Saved entries
Content starts

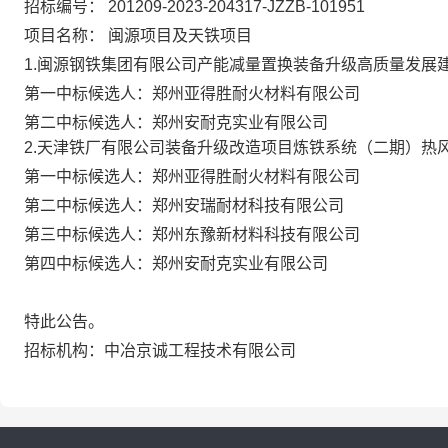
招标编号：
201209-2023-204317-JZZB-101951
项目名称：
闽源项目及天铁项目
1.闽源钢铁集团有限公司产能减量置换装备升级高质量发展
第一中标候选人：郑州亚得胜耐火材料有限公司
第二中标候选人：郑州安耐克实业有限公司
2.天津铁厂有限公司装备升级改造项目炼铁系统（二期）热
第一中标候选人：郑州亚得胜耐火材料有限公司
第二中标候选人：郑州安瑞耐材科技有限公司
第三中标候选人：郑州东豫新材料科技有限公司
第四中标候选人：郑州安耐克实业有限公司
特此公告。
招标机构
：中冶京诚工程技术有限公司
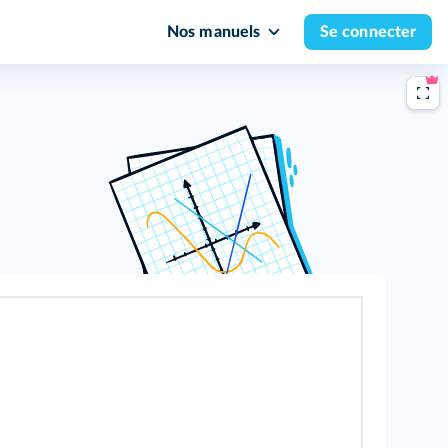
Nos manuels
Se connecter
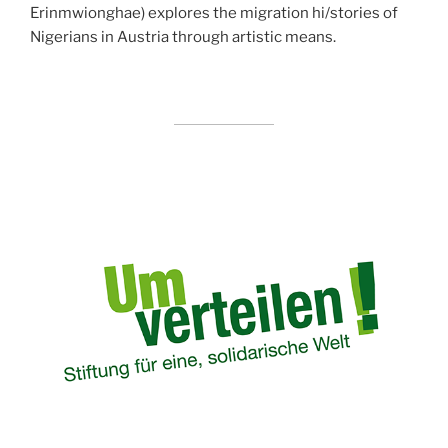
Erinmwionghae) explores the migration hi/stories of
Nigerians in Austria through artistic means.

Content ends

### Task item
Exclude the pictures, and output exactly the lines from the one with "第二中标候选人：郑州安耐克实业有限公司" through the last line of the records, both included.

### Response to the task
第二中标候选人：郑州安耐克实业有限公司
2.天津铁厂有限公司装备升级改造项目炼铁系统（二期）热
第一中标候选人：郑州亚得胜耐火材料有限公司
第二中标候选人：郑州安瑞耐材科技有限公司
第三中标候选人：郑州东豫新材料科技有限公司
第四中标候选人：郑州安耐克实业有限公司
特此公告。
招标机构
：中冶京诚工程技术有限公司
Nos manuels
Se connecter
Erinmwionghae) explores the migration hi/stories of
Nigerians in Austria through artistic means.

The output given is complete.